Gold Bouncing After Testing the $1,900 Level Again
Skerdian Meta • 2 min read
Since May, the price of Gold has been on a downtrend, and towards the beginning of August, the decline accelerated, sending XAU/USD below $1,900. The economic data from the US has shown that the US economy appears to be holding up well, which has been keeping the USD bullish and other assets on a declining trend. The fact that Gold prices continue to make lower highs indicates that sellers are in charge.
During late August we saw a retreat higher in the price of Gold, rising over $1,950. However, the 100 daily SMA (green0 acted as resistance on the daily chart, stopping the climb and the economic data from the US keeps coming in strong, indicating that the US economy is not even “thinking” about a recession. This week the producer inflation PPI and the anticipated consumer inflation CPI increased again, as did retail sales, indicating that the US consumer remains strong despite higher prices. As a result, the US dollar has been moving higher, which continues to drive down the price of Gold.

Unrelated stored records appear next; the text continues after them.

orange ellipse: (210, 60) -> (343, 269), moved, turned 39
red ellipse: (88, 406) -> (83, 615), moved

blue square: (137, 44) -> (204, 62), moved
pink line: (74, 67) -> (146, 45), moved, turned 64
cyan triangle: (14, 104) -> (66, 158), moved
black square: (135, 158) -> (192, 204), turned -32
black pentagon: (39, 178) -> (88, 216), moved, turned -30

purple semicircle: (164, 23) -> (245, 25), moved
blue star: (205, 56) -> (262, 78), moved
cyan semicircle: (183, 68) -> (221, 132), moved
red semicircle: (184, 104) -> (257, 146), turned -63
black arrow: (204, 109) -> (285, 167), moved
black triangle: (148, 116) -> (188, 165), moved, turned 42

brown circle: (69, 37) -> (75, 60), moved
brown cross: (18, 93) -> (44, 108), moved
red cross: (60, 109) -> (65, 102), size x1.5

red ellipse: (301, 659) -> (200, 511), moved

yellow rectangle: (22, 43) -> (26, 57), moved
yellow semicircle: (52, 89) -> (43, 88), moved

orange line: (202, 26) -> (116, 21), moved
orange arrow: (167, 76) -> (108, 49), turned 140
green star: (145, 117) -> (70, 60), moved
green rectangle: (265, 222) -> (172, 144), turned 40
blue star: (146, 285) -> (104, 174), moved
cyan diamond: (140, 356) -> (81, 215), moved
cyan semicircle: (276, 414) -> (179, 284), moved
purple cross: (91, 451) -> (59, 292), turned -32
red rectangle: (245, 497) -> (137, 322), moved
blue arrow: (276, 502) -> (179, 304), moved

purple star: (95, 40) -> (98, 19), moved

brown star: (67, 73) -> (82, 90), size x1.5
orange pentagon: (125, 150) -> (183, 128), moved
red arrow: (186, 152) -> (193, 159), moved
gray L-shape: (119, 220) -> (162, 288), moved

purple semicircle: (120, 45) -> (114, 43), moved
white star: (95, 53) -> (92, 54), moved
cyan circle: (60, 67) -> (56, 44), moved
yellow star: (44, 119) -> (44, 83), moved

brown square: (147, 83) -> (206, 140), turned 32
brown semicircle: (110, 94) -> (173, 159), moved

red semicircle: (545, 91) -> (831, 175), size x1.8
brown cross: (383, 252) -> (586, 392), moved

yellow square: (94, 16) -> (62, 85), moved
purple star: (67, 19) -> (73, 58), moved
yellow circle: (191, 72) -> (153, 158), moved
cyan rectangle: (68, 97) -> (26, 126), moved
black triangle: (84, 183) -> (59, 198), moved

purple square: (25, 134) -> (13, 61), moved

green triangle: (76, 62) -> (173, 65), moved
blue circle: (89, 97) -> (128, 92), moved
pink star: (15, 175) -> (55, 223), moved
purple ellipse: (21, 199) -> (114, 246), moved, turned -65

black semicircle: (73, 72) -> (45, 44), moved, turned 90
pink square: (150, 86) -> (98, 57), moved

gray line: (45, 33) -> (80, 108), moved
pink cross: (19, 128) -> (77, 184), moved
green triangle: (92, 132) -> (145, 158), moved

Investors have turned their attention to the August consumer spending data, which will help to further unravel the FED interest rate conundrum. The present cycle of high interest rates is failing to meaningfully reduce consumer spending and the demand for workers. According to data from the US Department of Labor released on Thursday, the number of people requesting unemployment benefits for the first time increased by 220K, when investors had predicted a rise to 225K.
This and other employment reports recently suggest that the labour sector is strong, which left the USD bullish. As a result, Gold dipped below the 200 SMA (purple) on the daily chart although the decline stopped just above $1,900. So, we remain bearish in Gold and will continue to sell retraces higher as we have done in recent months, which has been proving to be a good strategy until the trend shifts.